Lung cancer is the most common cause of cancer-related death in Australia. Non-Small Cell Lung Cancer (NSCLC), which accounts for >80% of all lung cancers, has a five-year survival of approximately 14%. However, stage I/II NSCLC patients have an approximate 40 % five year survival rate, largely depending on the development of metastasis and therapy resistance. Our understanding and treatment of NSCLC contains several knowledge gaps and suffers from a lack of rapid, non-invasive prognostic markers.
Our previous work showed that hypoxia in the primary tumour is directly capable of promoting metastatic spread by secretion of factors into the blood circulation, causing systemic, pro-metastatic effects. Based on this knowledge, we postulated that hypoxia would modify the protein content of exosomes, thereby generating a protein signature capable of identifying patients at risk of developing metastasis. Using quantitative mass spectrometry to determine the content of exosomes secreted by hypoxic NSCLC cells, we found a number of proteins involved in metastatic progression of NSCLC to be at a higher abundance in hypoxic exosomes.
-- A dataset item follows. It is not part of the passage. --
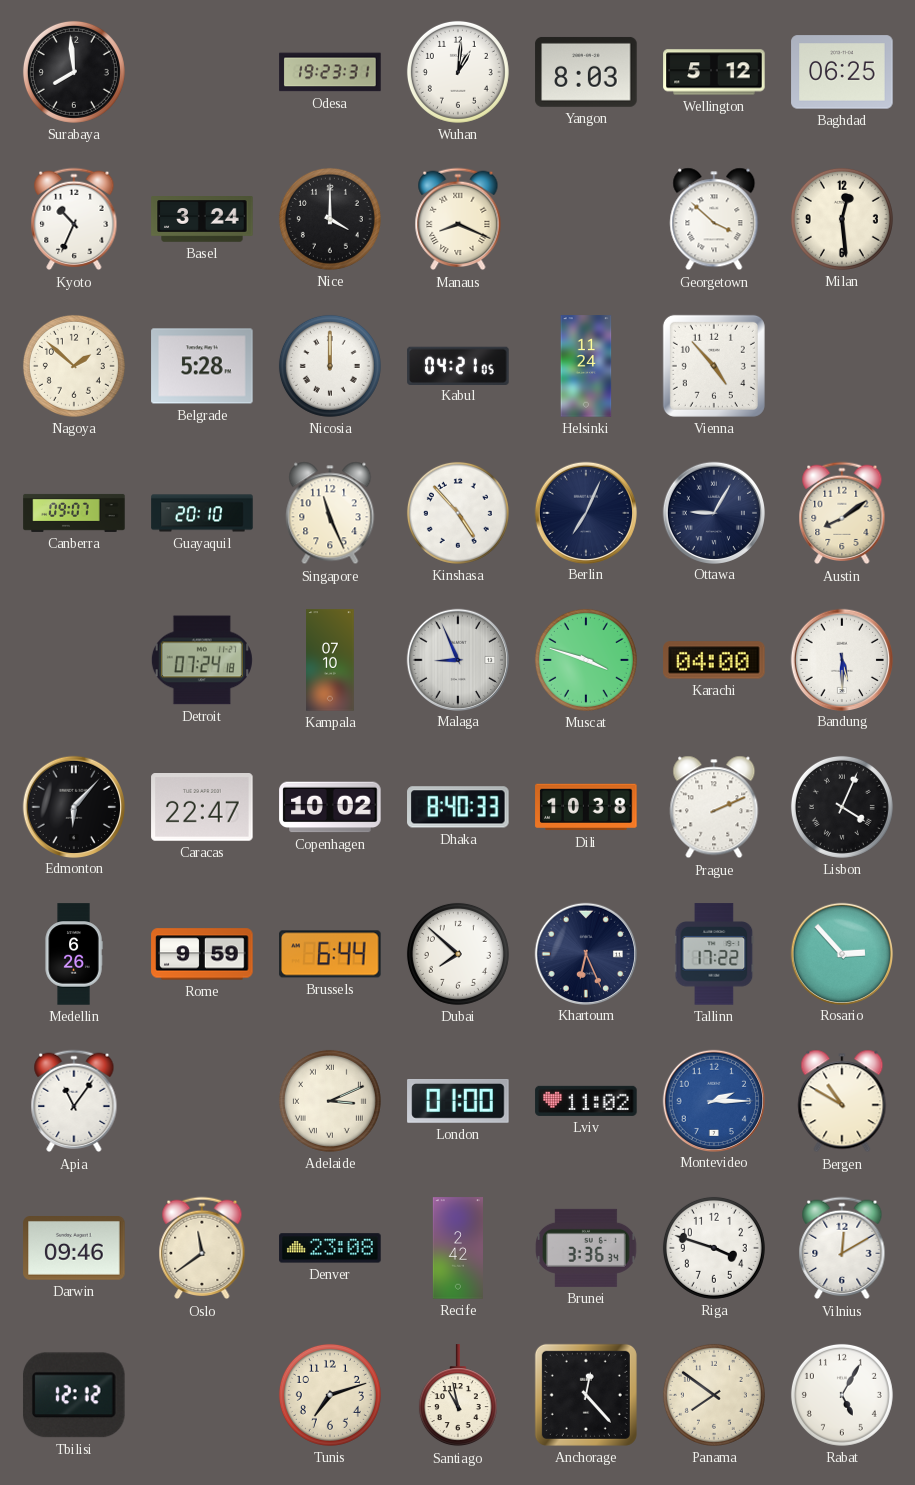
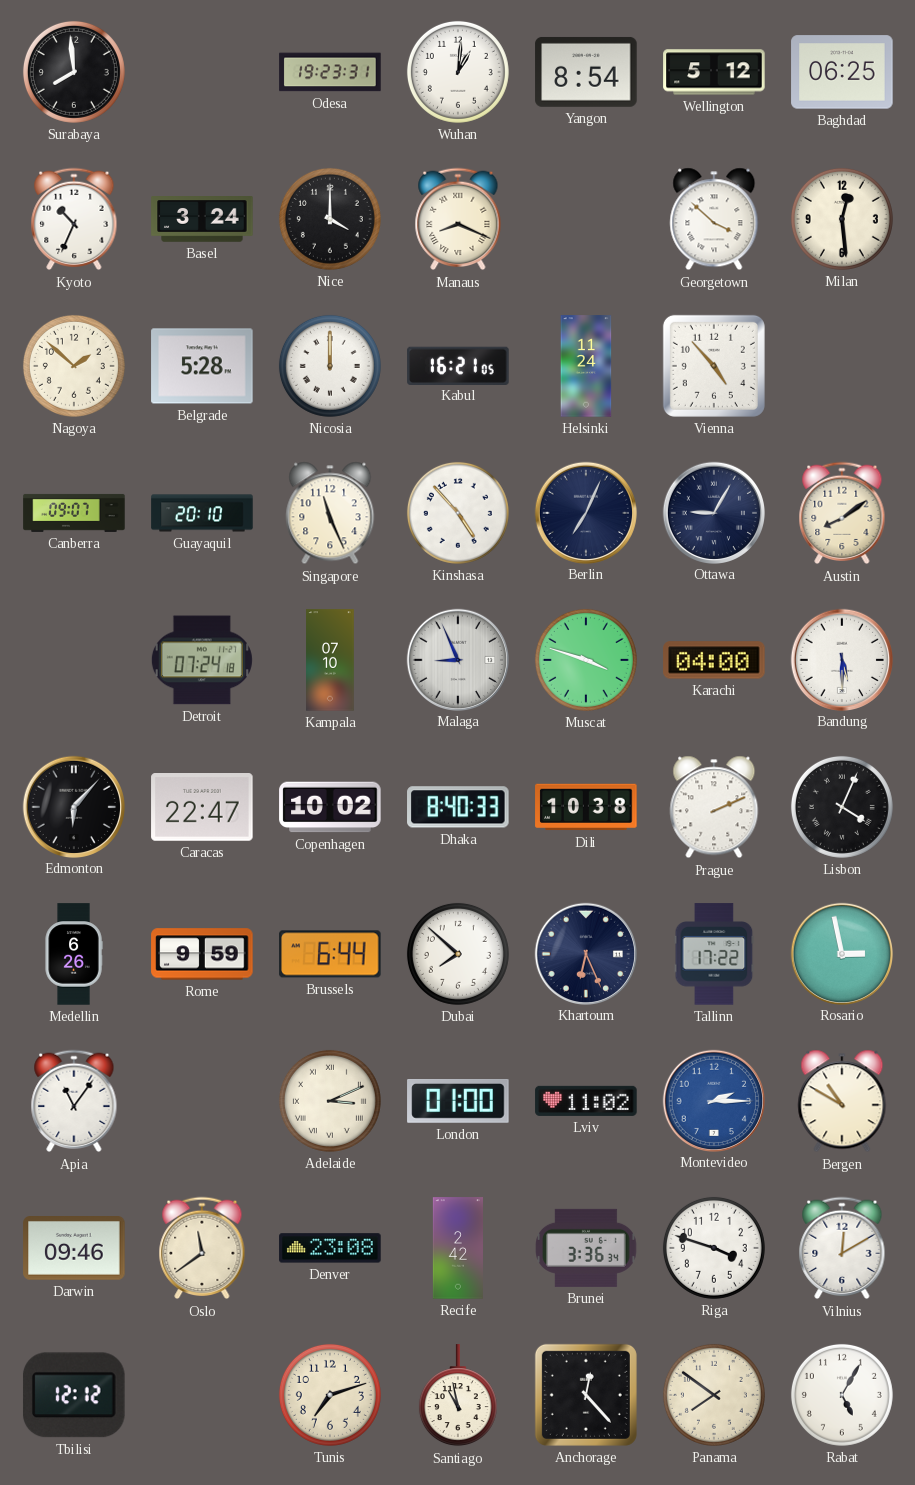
Yangon: 8:03 -> 8:54
Kabul: 04:21 -> 16:21
Rosario: 2:53 -> 2:58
Receiver operating characteristic curves revealed that our exosome signature was a perfect classifier, demonstrating a sensitivity and specificity of 100%. Exosomes were then isolated from an independent, confirmation cohort. In complete agreement with our discovery cohort, our protein signature was capable of accurately identifying patients with early relapse and those with no relapse within 5 years of initial therapy. Currently, it is not possible to predict the occurrence of chemotherapy resistance or metastasis in NSCLC patients. This work has generated a novel, urgently needed predictive tool to identify NSCLC patients at risk of developing metastatic or chemoresistant disease, providing precise treatment decisions for early stage NSCLC patient management.